◆ ABOUT THIS EXERCISE ◆
Once you find the line with "条款和规则 (966, 649)" in the listing below, set down exactly every line from it through the line with "[Меню] (10, 25)", but no pictures.

◆ SOURCE INFORMATION ◆
▼
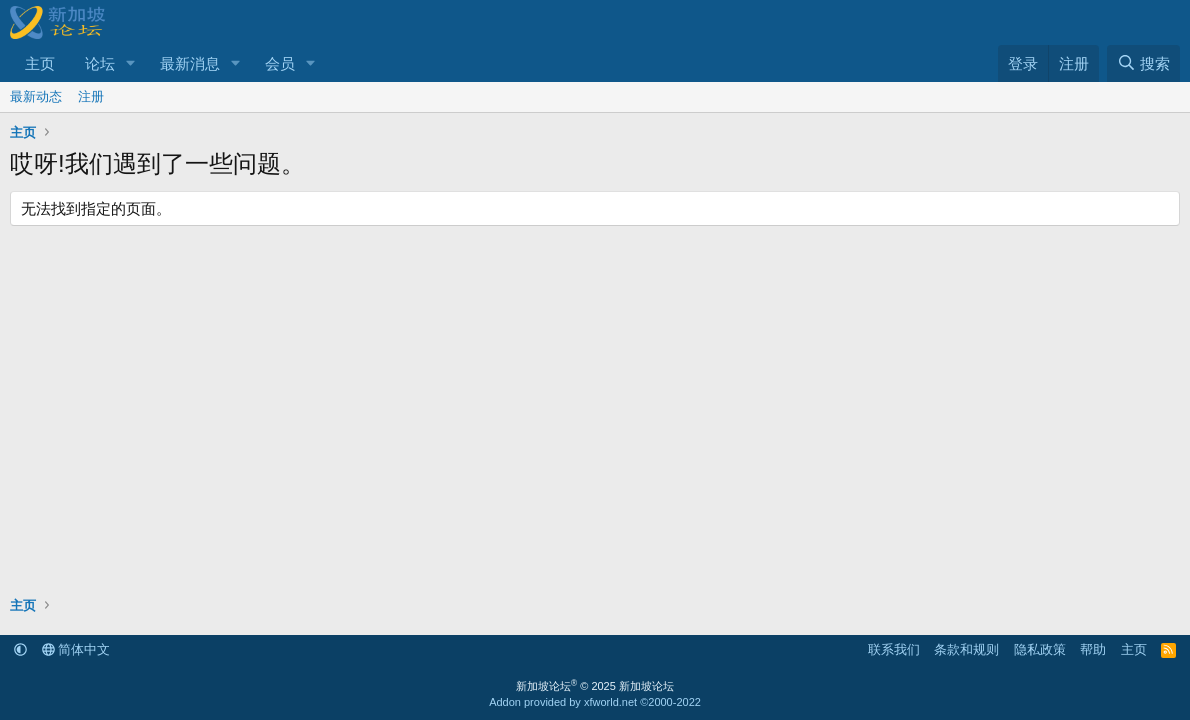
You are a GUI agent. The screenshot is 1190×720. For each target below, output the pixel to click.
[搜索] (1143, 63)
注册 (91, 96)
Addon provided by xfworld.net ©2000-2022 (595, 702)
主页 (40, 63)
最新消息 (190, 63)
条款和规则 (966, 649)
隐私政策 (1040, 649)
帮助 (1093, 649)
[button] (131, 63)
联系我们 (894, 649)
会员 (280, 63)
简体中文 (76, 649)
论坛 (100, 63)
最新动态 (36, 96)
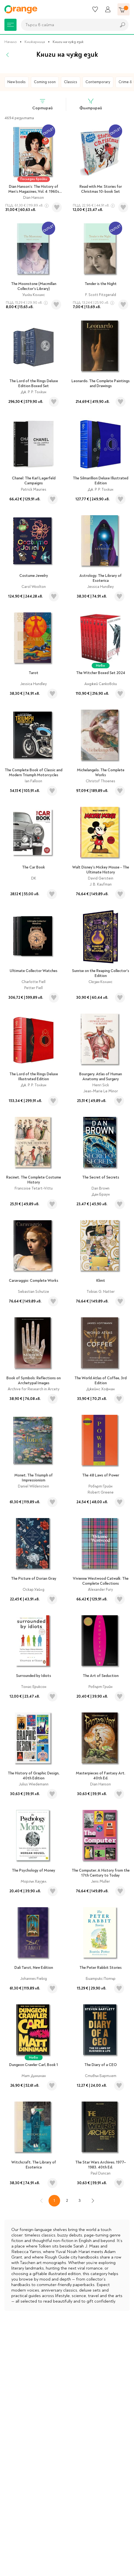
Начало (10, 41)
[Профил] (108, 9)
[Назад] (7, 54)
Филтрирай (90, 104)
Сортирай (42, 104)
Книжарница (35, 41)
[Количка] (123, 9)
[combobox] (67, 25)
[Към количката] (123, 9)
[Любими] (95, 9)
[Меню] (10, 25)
▲
▼
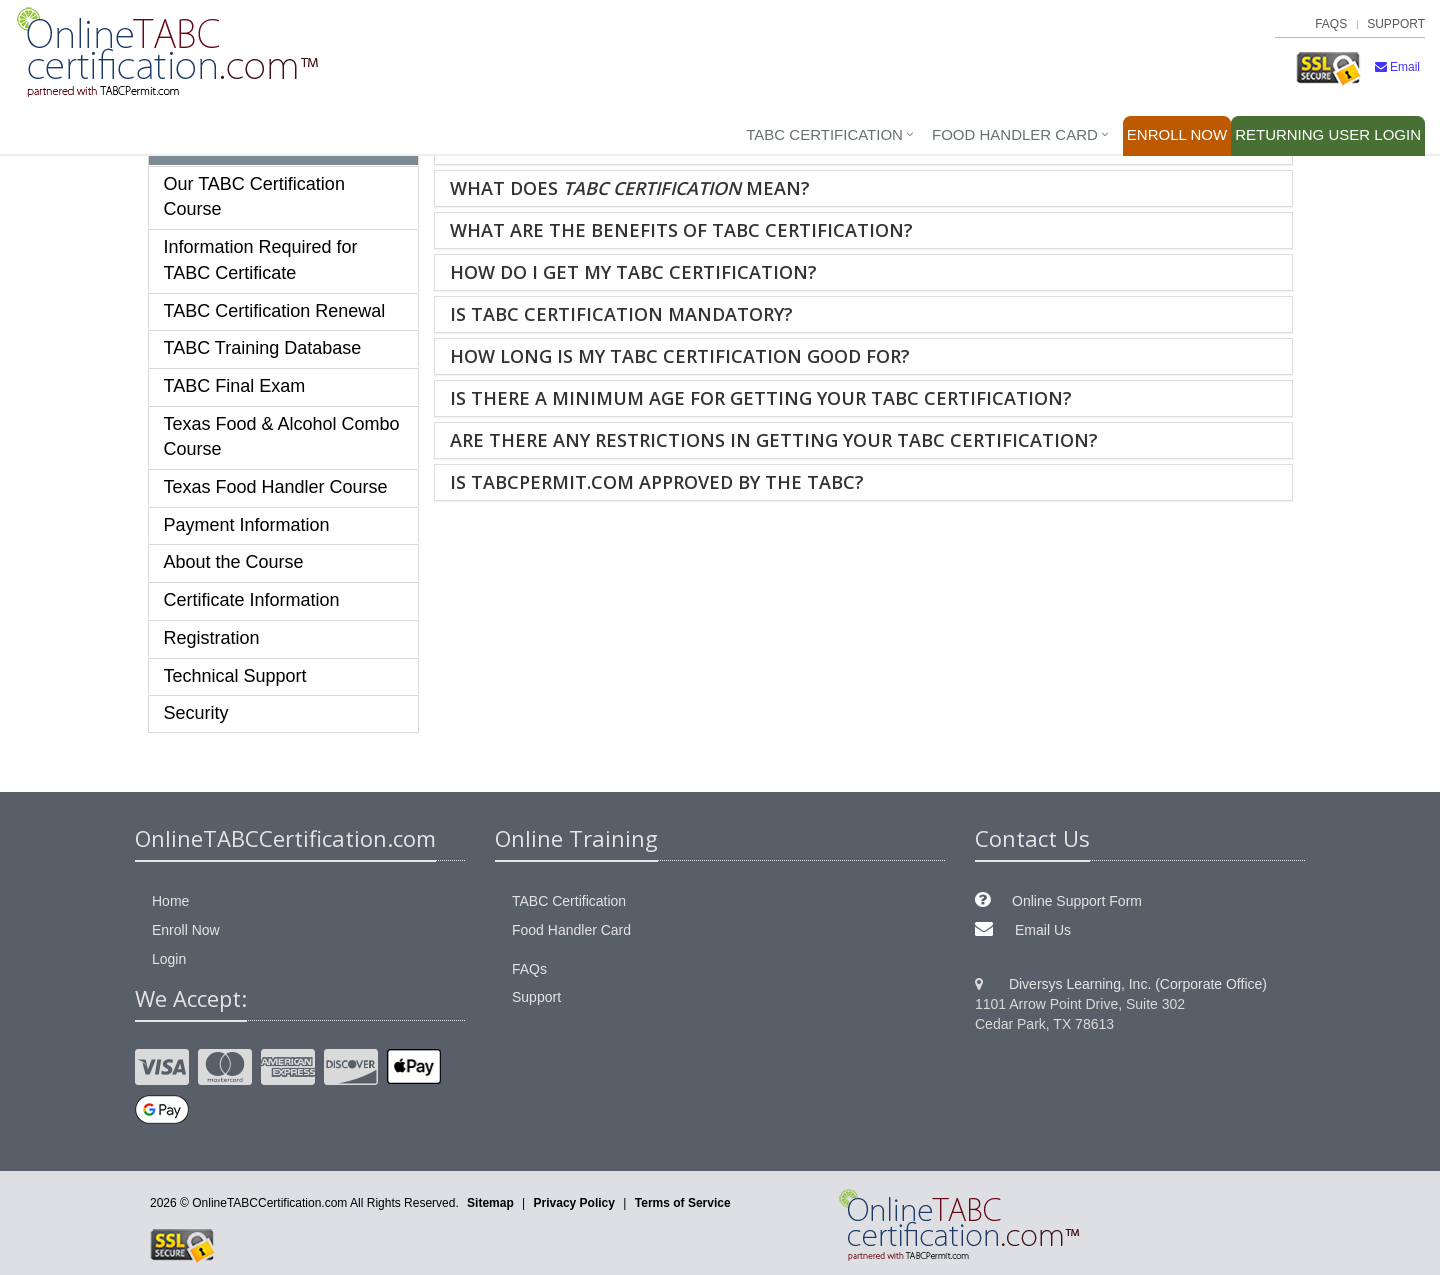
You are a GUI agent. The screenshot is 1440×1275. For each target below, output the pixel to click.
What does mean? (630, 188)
▲
◆ SOLUTION BELOW ◆
条款和规则 (966, 649)
隐私政策 (1040, 649)
帮助 (1093, 649)
[button] (131, 63)
联系我们 (894, 649)
会员 (280, 63)
简体中文 (76, 649)
论坛 (100, 63)
最新动态 (36, 96)
Начало (10, 41)
[Профил] (108, 9)
[Назад] (7, 54)
Филтрирай (90, 104)
Сортирай (42, 104)
Книжарница (35, 41)
[Количка] (123, 9)
[combobox] (67, 25)
[Към количката] (123, 9)
[Любими] (95, 9)
[Меню] (10, 25)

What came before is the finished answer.